J’avais quelque chose dedans, je le savais, une sale chose bien à moi, qui devait rester cachée. J’avais tellement pris le pli, de mentir, de dissimuler, je n’y pensais tout simplement jamais. Ça n’était pas important, ça ne regardait que moi (CS, 30).

Dans le flou de la syntaxe de ce passage, se dédoublent les masques : la « sale chose » à cacher réfère tout aussi bien au secret de sa virginité qu’au sexe à garder vierge. Dans le premier cas, son corps est traversé par le discours traditionnel : Louise n’échappe pas au topos de la valeur de l’hymen, et le sexe féminin est une « sale chose » à garder pour soi. Dans le second, la sale chose à dissimuler référerait au secret à préserver de sa virginité – dans quel cas l’ironie de la « saleté » du sexe vierge ne peut manquer d’être soulevée. Et l’ambiguïté de cette phrase, représentative de la position despentienne, est nécessaire : Louise, reproduisant par ses mots la main scandaleuse de l’Olympia de Édouard Manet un siècle plus tôt, montre et couvre à la fois son sexe. Manu, Nadine, Louise s’inscrivent chacune à rebours des discours qui prônerait un contrôle sur leur sexe, même lorsqu’il se veut émancipateur. Quelle que soit la réponse au flou linguistique de l’innommable « ça » de Louise, « ça » n’est surtout « pas important », puisque « ça ne regarde qu’[elle] », justement.

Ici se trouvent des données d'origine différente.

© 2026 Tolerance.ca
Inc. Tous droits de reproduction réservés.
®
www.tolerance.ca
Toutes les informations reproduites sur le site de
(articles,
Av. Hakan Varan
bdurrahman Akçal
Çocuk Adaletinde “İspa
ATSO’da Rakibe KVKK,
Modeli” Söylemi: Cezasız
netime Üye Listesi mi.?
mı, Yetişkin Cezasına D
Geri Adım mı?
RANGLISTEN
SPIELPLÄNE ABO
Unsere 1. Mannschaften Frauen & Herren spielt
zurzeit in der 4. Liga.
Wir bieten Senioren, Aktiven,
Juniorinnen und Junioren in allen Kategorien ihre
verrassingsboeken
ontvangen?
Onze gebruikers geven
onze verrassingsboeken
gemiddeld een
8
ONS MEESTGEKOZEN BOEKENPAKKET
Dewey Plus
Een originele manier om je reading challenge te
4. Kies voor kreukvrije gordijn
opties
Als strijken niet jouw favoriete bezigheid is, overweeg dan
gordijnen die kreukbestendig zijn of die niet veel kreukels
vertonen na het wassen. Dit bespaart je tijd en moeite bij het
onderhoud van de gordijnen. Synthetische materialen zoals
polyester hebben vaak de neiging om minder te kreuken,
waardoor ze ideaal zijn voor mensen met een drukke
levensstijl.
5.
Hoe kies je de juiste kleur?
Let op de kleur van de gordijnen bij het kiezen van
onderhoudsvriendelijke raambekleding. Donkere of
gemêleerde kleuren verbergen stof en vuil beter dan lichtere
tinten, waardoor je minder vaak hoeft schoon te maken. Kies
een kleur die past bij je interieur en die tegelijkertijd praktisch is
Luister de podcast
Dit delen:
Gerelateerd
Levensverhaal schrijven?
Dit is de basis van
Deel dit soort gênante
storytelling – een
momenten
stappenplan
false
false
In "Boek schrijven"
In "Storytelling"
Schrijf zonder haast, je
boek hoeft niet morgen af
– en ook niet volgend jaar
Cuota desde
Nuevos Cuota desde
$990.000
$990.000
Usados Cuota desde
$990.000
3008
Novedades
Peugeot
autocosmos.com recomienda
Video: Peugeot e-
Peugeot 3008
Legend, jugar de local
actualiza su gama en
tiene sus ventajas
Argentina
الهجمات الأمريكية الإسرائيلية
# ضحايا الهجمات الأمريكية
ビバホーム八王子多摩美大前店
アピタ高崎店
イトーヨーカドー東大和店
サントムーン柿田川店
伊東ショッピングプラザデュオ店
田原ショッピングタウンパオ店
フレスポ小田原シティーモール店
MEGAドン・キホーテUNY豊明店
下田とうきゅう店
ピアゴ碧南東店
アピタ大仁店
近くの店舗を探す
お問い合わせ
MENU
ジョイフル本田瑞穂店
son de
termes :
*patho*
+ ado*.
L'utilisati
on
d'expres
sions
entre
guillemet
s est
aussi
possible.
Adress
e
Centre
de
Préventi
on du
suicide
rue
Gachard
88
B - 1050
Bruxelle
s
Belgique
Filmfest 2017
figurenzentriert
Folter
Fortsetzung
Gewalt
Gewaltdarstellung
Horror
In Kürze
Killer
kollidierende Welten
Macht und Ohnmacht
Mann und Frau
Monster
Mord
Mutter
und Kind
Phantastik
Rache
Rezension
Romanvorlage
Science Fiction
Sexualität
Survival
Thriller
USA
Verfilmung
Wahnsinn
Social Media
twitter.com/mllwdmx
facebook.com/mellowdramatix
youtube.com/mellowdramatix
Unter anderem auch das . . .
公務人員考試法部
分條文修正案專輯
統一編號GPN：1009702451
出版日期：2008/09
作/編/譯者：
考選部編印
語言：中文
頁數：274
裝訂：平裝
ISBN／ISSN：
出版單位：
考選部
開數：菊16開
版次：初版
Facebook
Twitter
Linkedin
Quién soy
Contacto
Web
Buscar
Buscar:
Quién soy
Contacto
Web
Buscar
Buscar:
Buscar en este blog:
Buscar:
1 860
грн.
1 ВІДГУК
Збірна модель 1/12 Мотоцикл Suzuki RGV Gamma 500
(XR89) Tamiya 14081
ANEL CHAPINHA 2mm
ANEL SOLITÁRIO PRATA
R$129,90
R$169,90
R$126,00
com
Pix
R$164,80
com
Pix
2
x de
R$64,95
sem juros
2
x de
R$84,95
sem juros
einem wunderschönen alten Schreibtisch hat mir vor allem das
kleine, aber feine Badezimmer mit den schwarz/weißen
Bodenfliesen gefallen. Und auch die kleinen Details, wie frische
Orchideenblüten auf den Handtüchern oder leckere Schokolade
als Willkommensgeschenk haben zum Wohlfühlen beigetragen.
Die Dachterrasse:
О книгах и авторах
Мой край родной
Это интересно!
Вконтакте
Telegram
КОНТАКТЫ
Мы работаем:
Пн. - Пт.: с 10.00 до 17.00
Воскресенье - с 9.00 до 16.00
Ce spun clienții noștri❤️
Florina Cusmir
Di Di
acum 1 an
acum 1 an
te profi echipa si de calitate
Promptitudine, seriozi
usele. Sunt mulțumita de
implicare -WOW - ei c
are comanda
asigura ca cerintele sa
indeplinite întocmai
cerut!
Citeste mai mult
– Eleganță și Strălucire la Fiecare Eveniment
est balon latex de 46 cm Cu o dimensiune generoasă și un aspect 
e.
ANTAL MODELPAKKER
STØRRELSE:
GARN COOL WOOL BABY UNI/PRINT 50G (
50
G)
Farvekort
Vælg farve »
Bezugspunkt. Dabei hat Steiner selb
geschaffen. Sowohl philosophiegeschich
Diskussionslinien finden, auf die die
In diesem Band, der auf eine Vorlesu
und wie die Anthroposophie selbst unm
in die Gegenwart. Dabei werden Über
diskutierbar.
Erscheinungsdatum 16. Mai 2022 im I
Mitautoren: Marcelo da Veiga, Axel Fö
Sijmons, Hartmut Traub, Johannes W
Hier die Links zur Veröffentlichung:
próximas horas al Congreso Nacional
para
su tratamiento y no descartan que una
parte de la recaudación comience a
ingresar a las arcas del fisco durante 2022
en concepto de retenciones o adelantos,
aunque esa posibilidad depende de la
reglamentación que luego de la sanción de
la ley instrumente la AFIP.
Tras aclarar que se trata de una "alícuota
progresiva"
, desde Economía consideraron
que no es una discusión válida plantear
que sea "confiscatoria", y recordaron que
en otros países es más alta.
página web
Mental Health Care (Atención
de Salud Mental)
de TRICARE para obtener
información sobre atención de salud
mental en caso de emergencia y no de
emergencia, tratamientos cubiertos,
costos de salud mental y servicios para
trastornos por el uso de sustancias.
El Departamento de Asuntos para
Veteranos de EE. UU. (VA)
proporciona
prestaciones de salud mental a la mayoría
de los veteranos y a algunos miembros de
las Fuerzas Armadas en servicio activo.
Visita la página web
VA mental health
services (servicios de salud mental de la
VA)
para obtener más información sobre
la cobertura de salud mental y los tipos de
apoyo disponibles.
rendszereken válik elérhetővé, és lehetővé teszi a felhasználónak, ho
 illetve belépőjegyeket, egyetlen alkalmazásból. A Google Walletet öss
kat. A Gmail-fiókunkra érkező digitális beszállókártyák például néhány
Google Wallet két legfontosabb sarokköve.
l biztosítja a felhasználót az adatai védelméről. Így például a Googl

Cette virginité à laquelle elle tient, Louise la perd, violée par Victor, dont elle tombe ensuite amoureuse. Le retournement de situation est teinté d’une ironie grinçante – sorte de parodie d’un film pornographique où la violée prendrait goût à son violeur, dont l’ouverture de Baise-moi nous donne un exemple : « Tu verras, tu finiras par l’aimer, ma queue. Elles finissent toutes par l’aimer » (BM, 6), et la narration de conclure que « la Black a effectivement pris goût au phallus du type » (BM, 7). Cette ironie teinte aussi les pensées de Louise, qui prend pour elle le discours social culpabilisant la victime : « Tu le savais en venant, tu savais qu’il ne fallait pas venir ; alors qu’est-ce que t’es venue foutre là ? » (CS, 158, en italique dans le texte). Toutefois, si le viol de Louise comme celui de Manu est central, la violence qui lui est associée est aussitôt balayée : pour Louise, qui attachait une importance à la protection de son sexe, l’agression lui fait dire, dans l’écho du laïus de Manu à Karla, qu’il n’y a finalement là rien de précieux dont on puisse vraiment la priver : « Des années que t’en fais toute une histoire. Finalement, ça n’a rien de si terrible, il est dedans maintenant, mais qu’est-ce que tu t’imaginais, que ça allait te transpercer le cerveau ? » (CS, 159, en italique dans le texte). Son sexe, de sacré, devient soudain profane, et perdre sa virginité n’est, tout à coup, pas « si terrible » – avec toute l’ironie sous-tendue par ce passage – Louise devient une chienne savante ; à son tour, et en réaction au viol et le désamorçant, elle pourrait dire, dans l’héritage de Manu et Nadine : Baise-moi.

L’art de la chienne savante

« Je voulais qu’ils l’appellent “Dog knows best”
et ils m’ont envoyé chier.
Ils sont tristes à mourir les tocards dans la porno » (BM, 89).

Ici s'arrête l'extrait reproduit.